" Alas, poor Yorick! I knew him, Horatio: a fellow of infinite jest, of most excellent fancy: he hath borne me on his back a thousand times; and now, how abhorred in my imagination it is! my gorge rims at it. Here hung those lips that I have kissed I know not how oft. Where be your gibes now? your gambols? your songs? your flashes of merriment, that were wont to set the table on a roar? Not one now, to mock your own grinning? quite chap-fallen? Now get you to my lady’s chamber, and tell her, let her paint an inch thick, to this favour she must come; make her laugh at that."
Where went the colors, the scents, the warmth of those riotous twins, Spring and Summer? For they fell to the twisted death of skeletal Winter..............Yet I hear the writhing beneath the ground, the twisting, and readying has begun. It is slow, sinuous, slyly it slithers readying itself to leap ............so now, the Stage is set.........the lights dim..................the crowds waits...........breaths held for the grand entrance.....................
Act 1..... Scene 1....Stirrings
Cavernous, the melting, muddy maw that lies far
beneath abandoned landscapes, lunar grey in
loveless shades, given up for dead, coated with
absent warmth and indifferent tints of nothing.

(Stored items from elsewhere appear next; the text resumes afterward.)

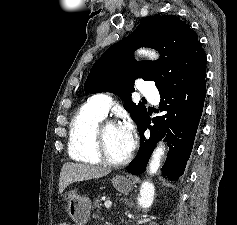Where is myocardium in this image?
Masks as SVG:
<instances>
[{
  "mask_svg": "<svg viewBox=\"0 0 237 225\" xmlns=\"http://www.w3.org/2000/svg\"><path fill=\"white\" fill-rule=\"evenodd\" d=\"M111 126H118V125L115 121H112V120H102L97 124V126L94 129L95 149L100 159V162H103L104 164L112 166V167H120L129 162L131 158V154H128L126 158L119 161L112 160L108 156L105 149L104 135H105L106 129Z\"/></svg>",
  "mask_w": 237,
  "mask_h": 225,
  "instance_id": "f54148a6",
  "label": "myocardium"
}]
</instances>
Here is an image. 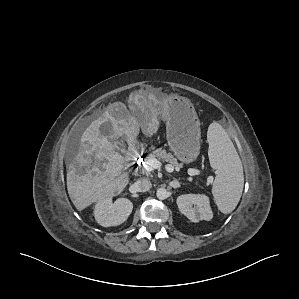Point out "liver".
Returning a JSON list of instances; mask_svg holds the SVG:
<instances>
[{
  "instance_id": "obj_1",
  "label": "liver",
  "mask_w": 299,
  "mask_h": 299,
  "mask_svg": "<svg viewBox=\"0 0 299 299\" xmlns=\"http://www.w3.org/2000/svg\"><path fill=\"white\" fill-rule=\"evenodd\" d=\"M145 103L143 99L138 105L143 108ZM106 122L112 124V139L125 136L133 140L140 128L145 135H153L159 127L153 108L138 112L133 106L127 109L123 103L116 102L86 128L78 153L67 166V190L78 211L121 193L129 183V174L122 173L124 157L100 131Z\"/></svg>"
}]
</instances>
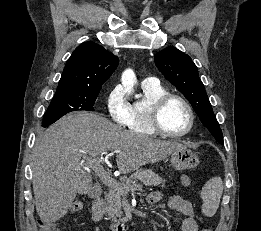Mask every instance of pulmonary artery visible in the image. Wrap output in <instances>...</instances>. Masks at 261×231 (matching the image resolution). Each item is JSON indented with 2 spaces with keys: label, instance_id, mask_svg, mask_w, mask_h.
<instances>
[{
  "label": "pulmonary artery",
  "instance_id": "e3ab8cb5",
  "mask_svg": "<svg viewBox=\"0 0 261 231\" xmlns=\"http://www.w3.org/2000/svg\"><path fill=\"white\" fill-rule=\"evenodd\" d=\"M156 84H157V79L155 77H147L142 82V85H144V86L156 85Z\"/></svg>",
  "mask_w": 261,
  "mask_h": 231
}]
</instances>
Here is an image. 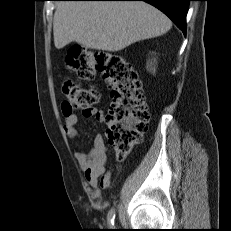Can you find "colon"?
<instances>
[{"label": "colon", "mask_w": 231, "mask_h": 231, "mask_svg": "<svg viewBox=\"0 0 231 231\" xmlns=\"http://www.w3.org/2000/svg\"><path fill=\"white\" fill-rule=\"evenodd\" d=\"M68 67L82 80L91 81L101 74L111 87L112 101L107 115V135L119 158L141 142L148 129L150 115L142 84L127 59L114 52L72 49L66 56ZM62 90L65 114L73 110H91L100 100L94 88L81 87L72 80H64Z\"/></svg>", "instance_id": "obj_1"}]
</instances>
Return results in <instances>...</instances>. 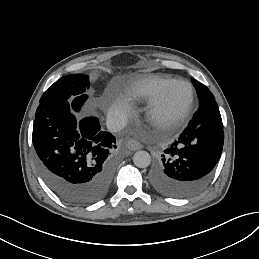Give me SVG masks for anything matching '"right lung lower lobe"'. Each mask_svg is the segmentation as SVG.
I'll list each match as a JSON object with an SVG mask.
<instances>
[{"instance_id":"obj_1","label":"right lung lower lobe","mask_w":259,"mask_h":259,"mask_svg":"<svg viewBox=\"0 0 259 259\" xmlns=\"http://www.w3.org/2000/svg\"><path fill=\"white\" fill-rule=\"evenodd\" d=\"M70 101L41 103L33 124L37 167L44 181L63 201L84 206L110 190L115 137L95 117L76 120Z\"/></svg>"}]
</instances>
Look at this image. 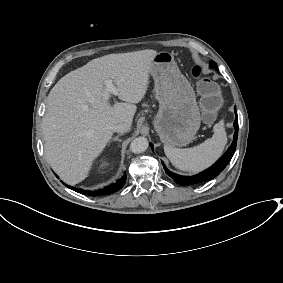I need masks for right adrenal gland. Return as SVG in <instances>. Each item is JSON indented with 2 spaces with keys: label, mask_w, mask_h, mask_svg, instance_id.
I'll list each match as a JSON object with an SVG mask.
<instances>
[{
  "label": "right adrenal gland",
  "mask_w": 283,
  "mask_h": 283,
  "mask_svg": "<svg viewBox=\"0 0 283 283\" xmlns=\"http://www.w3.org/2000/svg\"><path fill=\"white\" fill-rule=\"evenodd\" d=\"M121 135H123V133L118 134L116 137L113 138V140L122 142V140L119 139V137H120Z\"/></svg>",
  "instance_id": "obj_1"
}]
</instances>
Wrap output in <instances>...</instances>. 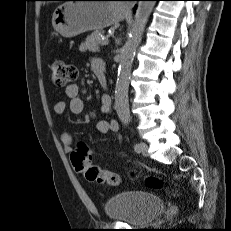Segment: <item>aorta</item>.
<instances>
[{
	"mask_svg": "<svg viewBox=\"0 0 231 231\" xmlns=\"http://www.w3.org/2000/svg\"><path fill=\"white\" fill-rule=\"evenodd\" d=\"M154 5L155 1L139 2L129 37L120 52V62L115 88V109L119 119L124 123L130 121L128 90L135 51Z\"/></svg>",
	"mask_w": 231,
	"mask_h": 231,
	"instance_id": "1",
	"label": "aorta"
}]
</instances>
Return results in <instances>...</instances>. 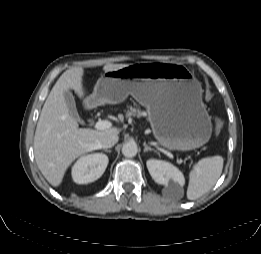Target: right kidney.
I'll use <instances>...</instances> for the list:
<instances>
[{
  "label": "right kidney",
  "mask_w": 261,
  "mask_h": 254,
  "mask_svg": "<svg viewBox=\"0 0 261 254\" xmlns=\"http://www.w3.org/2000/svg\"><path fill=\"white\" fill-rule=\"evenodd\" d=\"M109 159L102 153L80 157L72 167V178L77 184H88L100 178L106 170Z\"/></svg>",
  "instance_id": "ca27d5eb"
}]
</instances>
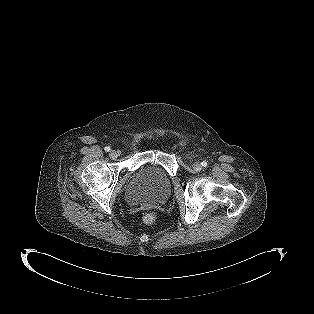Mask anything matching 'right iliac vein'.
<instances>
[{
	"mask_svg": "<svg viewBox=\"0 0 314 314\" xmlns=\"http://www.w3.org/2000/svg\"><path fill=\"white\" fill-rule=\"evenodd\" d=\"M111 159H116L118 157V153L115 150H112L109 154Z\"/></svg>",
	"mask_w": 314,
	"mask_h": 314,
	"instance_id": "right-iliac-vein-1",
	"label": "right iliac vein"
}]
</instances>
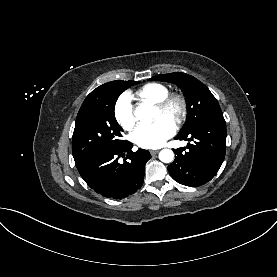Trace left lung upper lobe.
<instances>
[{
    "label": "left lung upper lobe",
    "instance_id": "1",
    "mask_svg": "<svg viewBox=\"0 0 277 277\" xmlns=\"http://www.w3.org/2000/svg\"><path fill=\"white\" fill-rule=\"evenodd\" d=\"M149 80L174 83L184 92L188 104V115L183 129L178 135L188 133L206 117L222 112L218 101L210 90L191 75L175 72L157 75Z\"/></svg>",
    "mask_w": 277,
    "mask_h": 277
}]
</instances>
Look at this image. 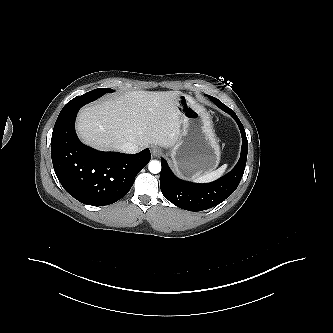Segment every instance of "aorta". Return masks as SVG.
Wrapping results in <instances>:
<instances>
[{
  "instance_id": "obj_1",
  "label": "aorta",
  "mask_w": 333,
  "mask_h": 333,
  "mask_svg": "<svg viewBox=\"0 0 333 333\" xmlns=\"http://www.w3.org/2000/svg\"><path fill=\"white\" fill-rule=\"evenodd\" d=\"M148 169L151 173L157 174L161 171V163L158 160H152L148 164Z\"/></svg>"
}]
</instances>
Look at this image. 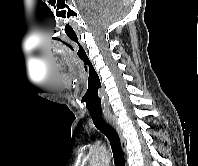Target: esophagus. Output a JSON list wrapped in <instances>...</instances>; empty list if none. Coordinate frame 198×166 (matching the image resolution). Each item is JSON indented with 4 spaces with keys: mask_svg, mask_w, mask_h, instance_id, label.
Instances as JSON below:
<instances>
[{
    "mask_svg": "<svg viewBox=\"0 0 198 166\" xmlns=\"http://www.w3.org/2000/svg\"><path fill=\"white\" fill-rule=\"evenodd\" d=\"M105 117V120L116 130V132L118 133L119 135V138H120V141H121V145H122V148L125 149L126 147V141H125V138L122 134V130L117 122V119L116 117L113 115V114H105L104 115Z\"/></svg>",
    "mask_w": 198,
    "mask_h": 166,
    "instance_id": "esophagus-1",
    "label": "esophagus"
}]
</instances>
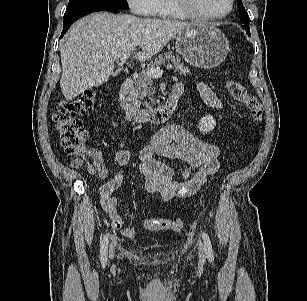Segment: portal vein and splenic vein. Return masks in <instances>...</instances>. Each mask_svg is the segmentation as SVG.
<instances>
[{"instance_id":"1","label":"portal vein and splenic vein","mask_w":307,"mask_h":301,"mask_svg":"<svg viewBox=\"0 0 307 301\" xmlns=\"http://www.w3.org/2000/svg\"><path fill=\"white\" fill-rule=\"evenodd\" d=\"M130 54H131L130 52L124 53L122 55V57L120 58L121 62L129 65L128 58H129ZM172 68H173V66L171 64L166 65V69H172ZM145 73H146V75H148L150 77L160 78L163 74V69H161L160 67H155V68L148 69Z\"/></svg>"}]
</instances>
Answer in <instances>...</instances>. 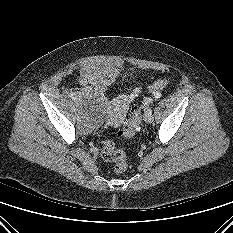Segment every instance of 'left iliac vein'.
I'll return each mask as SVG.
<instances>
[{
  "instance_id": "left-iliac-vein-1",
  "label": "left iliac vein",
  "mask_w": 233,
  "mask_h": 233,
  "mask_svg": "<svg viewBox=\"0 0 233 233\" xmlns=\"http://www.w3.org/2000/svg\"><path fill=\"white\" fill-rule=\"evenodd\" d=\"M153 119H154V117H153L152 113L145 112V114H144V120H145V122L151 123L153 121Z\"/></svg>"
}]
</instances>
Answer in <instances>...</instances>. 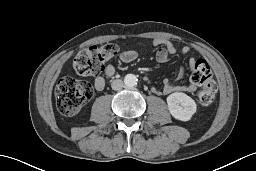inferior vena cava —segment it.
Segmentation results:
<instances>
[{
	"instance_id": "602c4592",
	"label": "inferior vena cava",
	"mask_w": 256,
	"mask_h": 171,
	"mask_svg": "<svg viewBox=\"0 0 256 171\" xmlns=\"http://www.w3.org/2000/svg\"><path fill=\"white\" fill-rule=\"evenodd\" d=\"M111 87L113 90H121L124 87V83L121 79L112 81Z\"/></svg>"
}]
</instances>
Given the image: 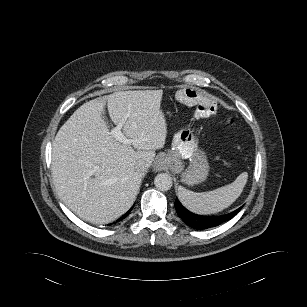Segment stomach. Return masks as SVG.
I'll return each mask as SVG.
<instances>
[{
    "label": "stomach",
    "instance_id": "0dacf381",
    "mask_svg": "<svg viewBox=\"0 0 307 307\" xmlns=\"http://www.w3.org/2000/svg\"><path fill=\"white\" fill-rule=\"evenodd\" d=\"M190 158L186 169L183 159ZM157 167H166L174 173H181V181L187 185L199 184L209 174V162L204 151L197 145L195 136L183 129L175 136L171 150L160 156Z\"/></svg>",
    "mask_w": 307,
    "mask_h": 307
}]
</instances>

As blood dripping from a careless gash, so goes the
diffusion of cursed rime, like amoebic dart and
dash, ebbing un-noticed, melting, running through
fractured fissures of imperfect lost beauty.
There, in those unwinding burial places,
the awakening arrives. Zombie-atic, the rot
falling away in pieces, the core emits rebirthing
sparks, stretching, groaning toward the surface.
Waiting for the blinding stab, the searing light,
piercing in transforming painful bliss, and then
the shredding seed, the breasting buds, unfurling,
unwinding, wending upward, outward, toward eruption.
And the whispers become riotous in chorus
Crocus Arias strummed by Butterfly proboscis,
Rose Movements played on Cricket strings,
accompanied by Purple Martin Flutes............
performed for a hungry audience, rushing
for a front row seat and the opening First Act
of SPRING, center stage, with a cast of thousands
as from Stage Right the Sun waits for his Cue.